[Start of section]
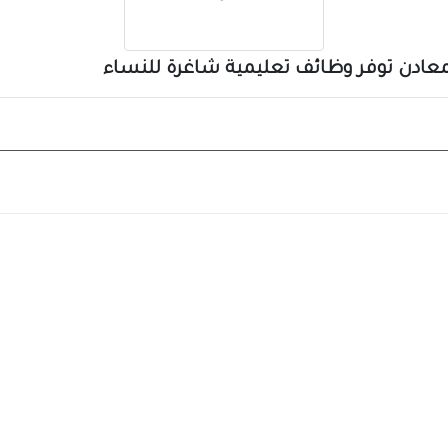
عادن توفر وظائف تعليمية شاغرة للنساء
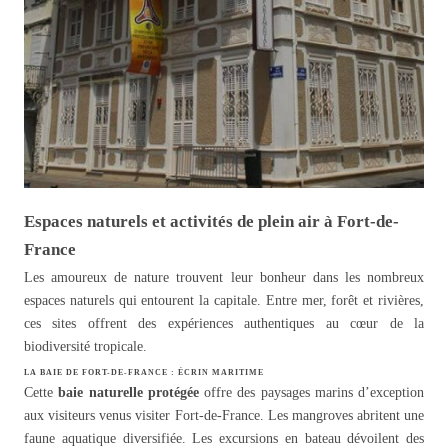
Espaces naturels et activités de plein air à Fort-de-
France
Les amoureux de nature trouvent leur bonheur dans les nombreux
espaces naturels qui entourent la capitale. Entre mer, forêt et rivières,
ces sites offrent des expériences authentiques au cœur de la
biodiversité tropicale.
LA BAIE DE FORT-DE-FRANCE : ÉCRIN MARITIME
Cette
baie naturelle protégée
offre des paysages marins d’exception
aux visiteurs venus visiter Fort-de-France. Les mangroves abritent une
faune aquatique diversifiée. Les excursions en bateau dévoilent des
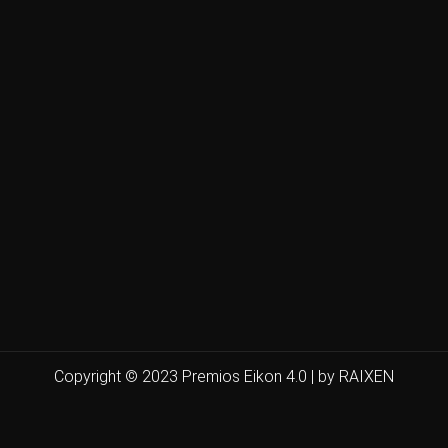
Copyright © 2023 Premios Eikon 4.0 | by RAIXEN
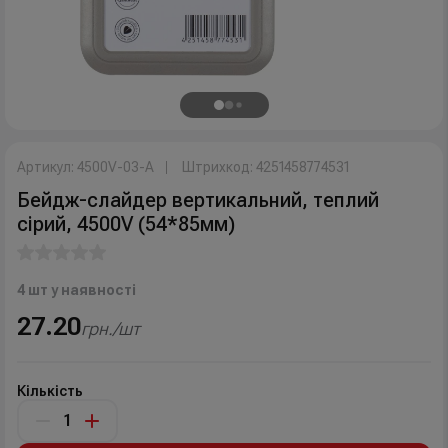
Артикул: 4500V-03-A
Штрихкод: 4251458774531
Бейдж-слайдер вертикальний, теплий
сірий, 4500V (54*85мм)
4 шт у наявності
27.20
грн./шт
Кількість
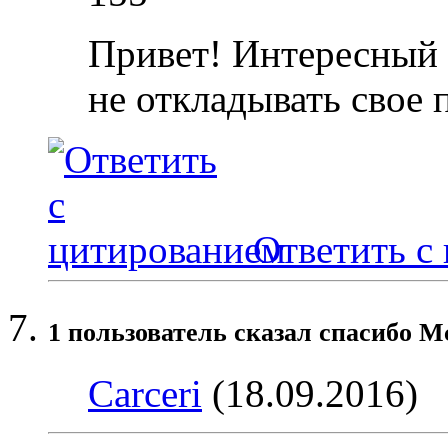
Привет! Интересный 
не откладывать свое 
Ответить с
1 пользователь сказал cпасибо Mc
Carceri
(18.09.2016)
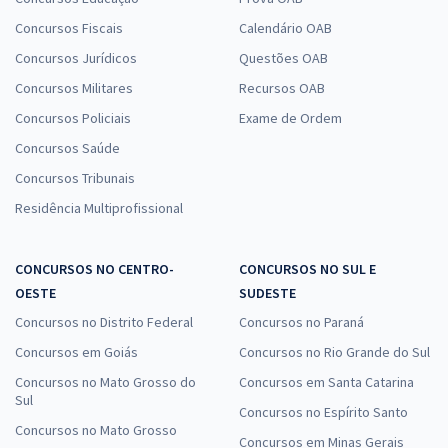
Concursos Fiscais
Calendário OAB
Concursos Jurídicos
Questões OAB
Concursos Militares
Recursos OAB
Concursos Policiais
Exame de Ordem
Concursos Saúde
Concursos Tribunais
Residência Multiprofissional
CONCURSOS NO CENTRO-
CONCURSOS NO SUL E
OESTE
SUDESTE
Concursos no Distrito Federal
Concursos no Paraná
Concursos em Goiás
Concursos no Rio Grande do Sul
Concursos no Mato Grosso do
Concursos em Santa Catarina
Sul
Concursos no Espírito Santo
Concursos no Mato Grosso
Concursos em Minas Gerais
[End of section]
Your task = Counting only lines that contain the string "Grosso", how many are there in the data above? Give the number alone.

Solution to this exercise = 2